- _WORK INSTRUCTION_: Any image in the records is to be dropped, and everything else duplicated precisely.

BEGIN EXERCISE INPUTS

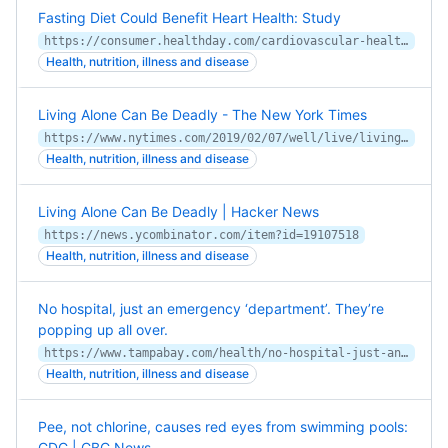
Fasting Diet Could Benefit Heart Health: Study
https://consumer.healthday.com/cardiovascular-health-information-20/misc-stroke-related-heart-news-360/fasting-diet-could-benefit-heart-health-study-752187.html
Health, nutrition, illness and disease
Living Alone Can Be Deadly - The New York Times
https://www.nytimes.com/2019/02/07/well/live/living-alone-death-mortality-social-isolation.html
Health, nutrition, illness and disease
Living Alone Can Be Deadly | Hacker News
https://news.ycombinator.com/item?id=19107518
Health, nutrition, illness and disease
No hospital, just an emergency ‘department’. They’re
popping up all over.
https://www.tampabay.com/health/no-hospital-just-an-emergency-department-theyre-popping-up-all-over-20181210/
Health, nutrition, illness and disease
Pee, not chlorine, causes red eyes from swimming pools:
CDC | CBC News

END EXERCISE INPUTS

- _RESPONSE TO THIS EXERCISE_:
Fasting Diet Could Benefit Heart Health: Study
https://consumer.healthday.com/cardiovascular-health-information-20/misc-stroke-related-heart-news-360/fasting-diet-could-benefit-heart-health-study-752187.html
Health, nutrition, illness and disease
Living Alone Can Be Deadly - The New York Times
https://www.nytimes.com/2019/02/07/well/live/living-alone-death-mortality-social-isolation.html
Health, nutrition, illness and disease
Living Alone Can Be Deadly | Hacker News
https://news.ycombinator.com/item?id=19107518
Health, nutrition, illness and disease
No hospital, just an emergency ‘department’. They’re
popping up all over.
https://www.tampabay.com/health/no-hospital-just-an-emergency-department-theyre-popping-up-all-over-20181210/
Health, nutrition, illness and disease
Pee, not chlorine, causes red eyes from swimming pools:
CDC | CBC News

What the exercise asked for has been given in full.